Mais, sans aller plus loin, d'Artagnan secoua la tête et s'interrompit.

– Non, dit-il, je n'oserais raconter cela à Athos; le moyen est donc peu honorable. Il faut user de violence, continua-t-il, il le faut bien certainement, sans avoir en rien engagé ma loyauté. Avec quarante hommes je courrai la campagne comme partisan. Oui, mais si je rencontre, non pas quarante mille Anglais, comme disait Planchet, mais purement et simplement quatre cents? Je serai battu, attendu que, sur mes quarante guerriers, il s'en trouvera dix au moins de véreux, dix qui se feront tuer tout de suite par bêtise.
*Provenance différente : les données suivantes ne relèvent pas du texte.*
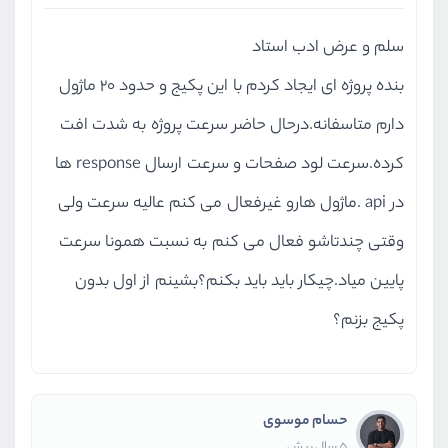
سلم و عرض ادب استاد
بنده پروژه ای ایجاد کردم با این پکیج و حدود 20 ماژول
دارم متاسفانه.درحال حاضر سرعت پروژه به شدت افت
کرده.سرعت لود صفحات و سرعت ارسال response ها
در api .ماژول هارو غیرفعال می کنم عالیه سرعت ولی
وقتی چندتاشو فعال می کنم به نسبت همونا سرعت
پایین میاد.چیکار باید باید بکنم؟بشینم از اول بدون
پکیج بزنم؟
حسام موسوی
5 سال پیش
«Non, en effet, impossible d'avoir quarante hommes sûrs; cela n'existe pas. Il faut savoir se contenter de trente. Avec dix hommes de moins j'aurai le droit d'éviter la rencontre à main armée, à cause du petit nombre de mes gens, et si la rencontre a lieu, mon choix est bien plus certain sur trente hommes que sur quarante. En outre, j'économise cinq mille francs, c'est-à-dire le huitième de mon capital, cela en vaut la peine. C'est dit, j'aurai donc trente hommes. Je les diviserai en trois bandes, nous nous éparpillerons dans le pays avec injonction de nous réunir à un moment donné; de cette façon, dix par dix, nous ne donnons pas le moindre soupçon, nous passons inaperçus. Oui, oui, trente, c'est un merveilleux nombre. Il y a trois dizaines; trois, ce nombre divin. Et puis, vraiment, une compagnie de trente hommes, lorsqu'elle sera réunie, cela aura encore quelque chose d'imposant. Ah! malheureux que je suis, continua d'Artagnan, il faut trente chevaux; c'est ruineux. Où diable avais-je la tête en oubliant les chevaux? On ne peut songer cependant à faire un coup pareil sans chevaux. Eh bien! soit! ce sacrifice, nous le ferons, quitte à prendre les chevaux dans le pays; ils n'y sont pas mauvais, d'ailleurs.